Роман Осминкин: В России очень важно вырабатывать такое тактическое, повседневное или микросоциальное гражданское сознание, когда уже не один политический деятель, революционер или большевистская партия ведет за собой, а когда само низовое движение самоорганизуется и собирает тактические протесты. Протесты в Шиесе – это пример самоорганизации людей на севере России против строительства так называемых экотехнопарков, за которыми скрывается вывоз огромного количества мусора. Это волна гражданского самосознания, когда люди не хотят радикализироваться, чтобы их называли экстремистами, и они не считают себя таковыми, а хотят участвовать в выборах.

Елена Фанайлова: И это нормальное конституционное желание людей.

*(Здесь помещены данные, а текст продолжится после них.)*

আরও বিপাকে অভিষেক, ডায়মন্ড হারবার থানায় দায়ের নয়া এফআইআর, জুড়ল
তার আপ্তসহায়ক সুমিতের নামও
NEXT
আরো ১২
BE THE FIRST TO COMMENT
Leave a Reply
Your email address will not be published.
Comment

Роман Осминкин: Они идут на выборы, регистрируются, собирают подписи единомышленников и простых людей, а их радикализируют сверху и превращают в нарушителей закона. Художник или поэт здесь такой же гражданин, как остальные, как было у Некрасова, как и активисты, журналисты, медийные персоны, то есть он мультизадачная фигура, субъект. И он должен ставить свои привилегии, навыки на пользу прежде всего своему ближайшему кругу и в широком политическом контексте. Сейчас в арт-среде обсуждается повторный кейс с насилием Трушевского, это современный художник, на него московская журналистка Рита Бондарь или подала заявление, или обещала это сделать. Этот кейс был в 2011 году, прошло восемь лет, тогда среда его пожурила, он отсидел, но это никак не исправилось.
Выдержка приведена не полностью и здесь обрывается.